TASK DIRECTIONS:
Pull every line from the records that has the word "cuenta" in it.

Page images and extracted text
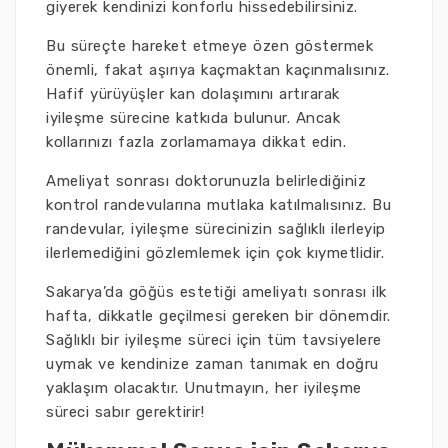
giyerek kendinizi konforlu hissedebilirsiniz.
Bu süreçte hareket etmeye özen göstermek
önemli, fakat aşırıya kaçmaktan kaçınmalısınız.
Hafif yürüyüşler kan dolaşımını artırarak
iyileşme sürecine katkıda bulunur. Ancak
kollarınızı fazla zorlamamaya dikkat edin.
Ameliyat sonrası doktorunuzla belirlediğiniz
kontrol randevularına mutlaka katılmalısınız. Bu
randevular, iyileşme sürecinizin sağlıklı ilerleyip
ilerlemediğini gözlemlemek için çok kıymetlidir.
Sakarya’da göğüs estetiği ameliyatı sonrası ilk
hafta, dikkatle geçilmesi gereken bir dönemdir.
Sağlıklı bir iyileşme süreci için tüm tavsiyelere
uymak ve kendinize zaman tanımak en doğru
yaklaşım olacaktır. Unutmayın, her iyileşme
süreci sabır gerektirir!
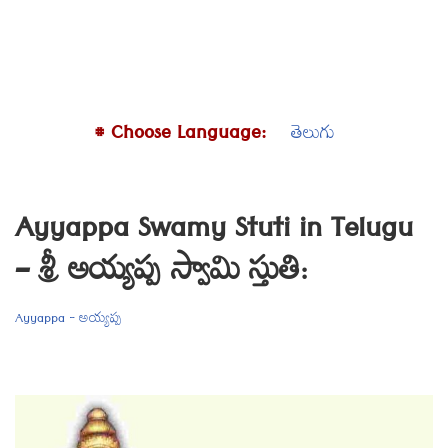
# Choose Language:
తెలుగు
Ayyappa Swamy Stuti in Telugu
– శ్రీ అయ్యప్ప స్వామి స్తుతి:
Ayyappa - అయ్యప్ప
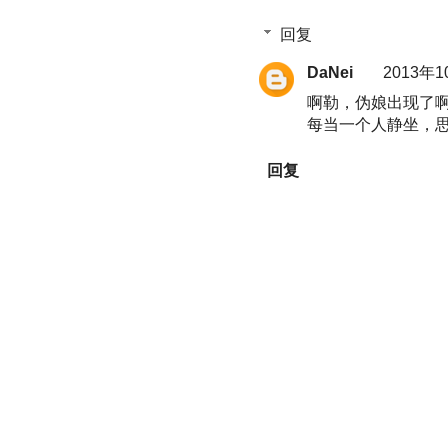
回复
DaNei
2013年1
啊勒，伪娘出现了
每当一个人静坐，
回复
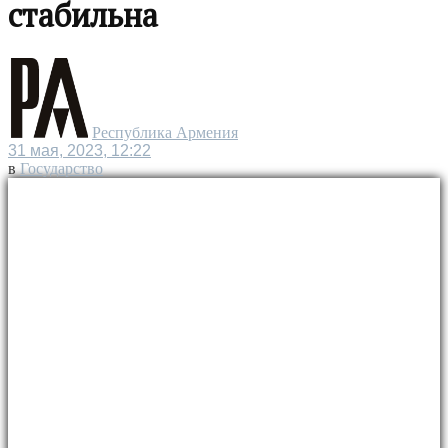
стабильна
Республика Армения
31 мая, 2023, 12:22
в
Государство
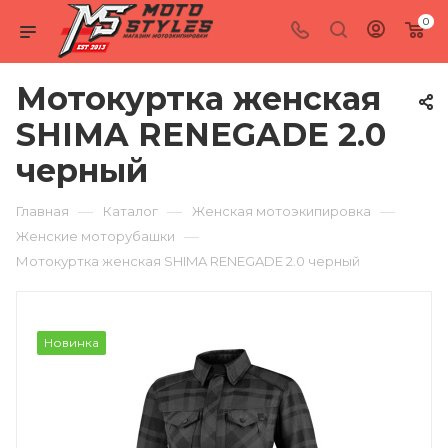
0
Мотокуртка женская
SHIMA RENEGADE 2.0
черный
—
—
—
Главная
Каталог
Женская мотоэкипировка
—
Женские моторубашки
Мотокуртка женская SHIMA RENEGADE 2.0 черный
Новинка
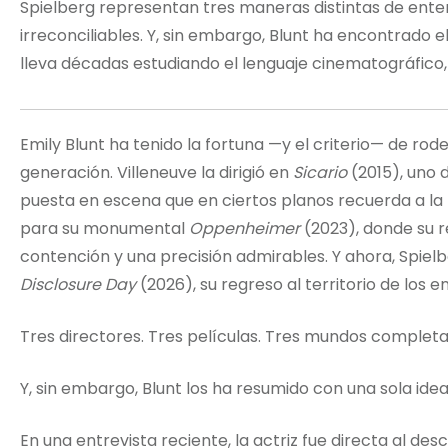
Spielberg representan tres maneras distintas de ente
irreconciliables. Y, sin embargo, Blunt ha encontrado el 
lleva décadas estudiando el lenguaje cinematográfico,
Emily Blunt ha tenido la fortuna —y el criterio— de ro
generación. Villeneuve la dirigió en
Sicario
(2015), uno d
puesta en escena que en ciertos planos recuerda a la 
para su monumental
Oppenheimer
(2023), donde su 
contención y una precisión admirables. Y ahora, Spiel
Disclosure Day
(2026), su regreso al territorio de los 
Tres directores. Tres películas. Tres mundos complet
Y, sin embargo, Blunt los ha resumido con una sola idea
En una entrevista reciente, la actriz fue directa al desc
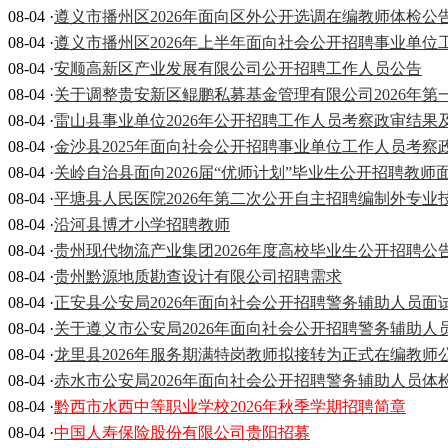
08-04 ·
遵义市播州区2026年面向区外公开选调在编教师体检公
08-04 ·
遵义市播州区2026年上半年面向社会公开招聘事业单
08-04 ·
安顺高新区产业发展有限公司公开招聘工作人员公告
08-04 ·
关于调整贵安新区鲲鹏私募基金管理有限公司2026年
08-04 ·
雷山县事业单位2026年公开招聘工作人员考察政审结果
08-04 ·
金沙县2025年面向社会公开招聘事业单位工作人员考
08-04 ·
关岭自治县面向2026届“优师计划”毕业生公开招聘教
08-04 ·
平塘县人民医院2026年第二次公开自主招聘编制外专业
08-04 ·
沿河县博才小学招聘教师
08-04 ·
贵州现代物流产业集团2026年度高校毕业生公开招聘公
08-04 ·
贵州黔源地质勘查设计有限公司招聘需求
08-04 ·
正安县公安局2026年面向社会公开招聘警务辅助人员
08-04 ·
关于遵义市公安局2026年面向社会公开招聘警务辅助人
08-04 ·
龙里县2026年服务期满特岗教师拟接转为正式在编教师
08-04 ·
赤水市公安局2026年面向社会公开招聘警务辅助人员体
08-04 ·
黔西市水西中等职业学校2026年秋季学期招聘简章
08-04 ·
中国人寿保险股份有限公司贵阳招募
--
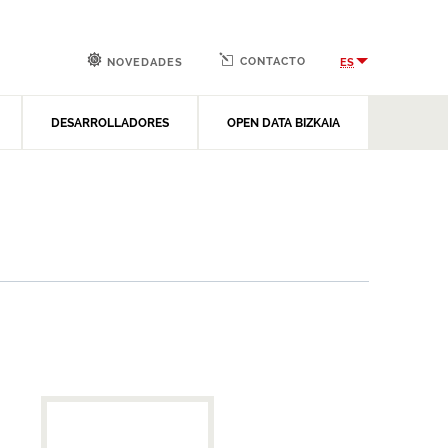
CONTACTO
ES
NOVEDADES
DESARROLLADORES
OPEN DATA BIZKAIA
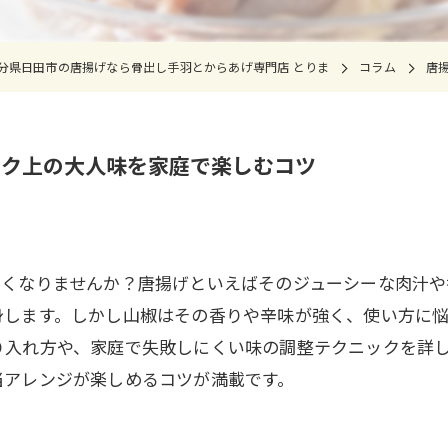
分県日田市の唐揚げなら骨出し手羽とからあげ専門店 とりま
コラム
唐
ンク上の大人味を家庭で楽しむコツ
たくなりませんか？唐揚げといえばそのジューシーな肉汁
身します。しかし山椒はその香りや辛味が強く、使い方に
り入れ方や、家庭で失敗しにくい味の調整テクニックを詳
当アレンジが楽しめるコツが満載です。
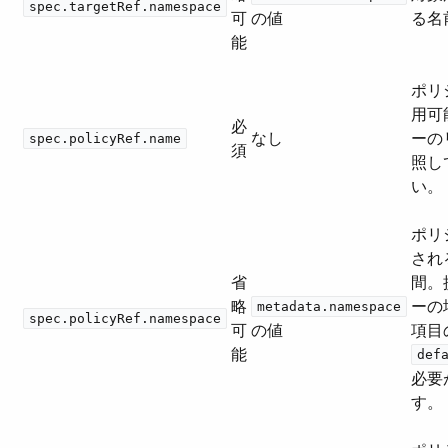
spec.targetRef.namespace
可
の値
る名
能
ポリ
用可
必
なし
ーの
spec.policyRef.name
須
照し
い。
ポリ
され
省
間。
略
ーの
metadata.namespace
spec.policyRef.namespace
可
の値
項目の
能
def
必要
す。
==
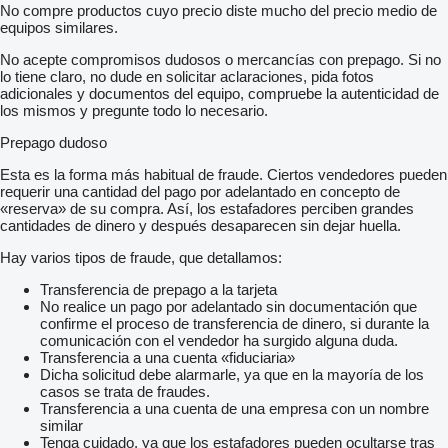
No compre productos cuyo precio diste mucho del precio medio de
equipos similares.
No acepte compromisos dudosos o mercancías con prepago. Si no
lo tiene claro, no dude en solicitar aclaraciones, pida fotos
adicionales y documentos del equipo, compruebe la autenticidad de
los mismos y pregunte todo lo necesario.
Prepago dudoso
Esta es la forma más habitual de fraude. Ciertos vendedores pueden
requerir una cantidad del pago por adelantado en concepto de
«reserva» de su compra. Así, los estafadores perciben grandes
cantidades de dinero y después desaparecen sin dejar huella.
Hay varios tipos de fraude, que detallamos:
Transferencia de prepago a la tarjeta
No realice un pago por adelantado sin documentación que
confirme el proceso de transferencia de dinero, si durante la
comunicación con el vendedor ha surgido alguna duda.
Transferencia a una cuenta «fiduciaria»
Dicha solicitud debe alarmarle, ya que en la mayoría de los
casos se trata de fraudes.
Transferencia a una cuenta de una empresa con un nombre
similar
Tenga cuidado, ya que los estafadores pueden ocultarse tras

RESULT FOR THIS EXERCISE:
Transferencia a una cuenta «fiduciaria»
Transferencia a una cuenta de una empresa con un nombre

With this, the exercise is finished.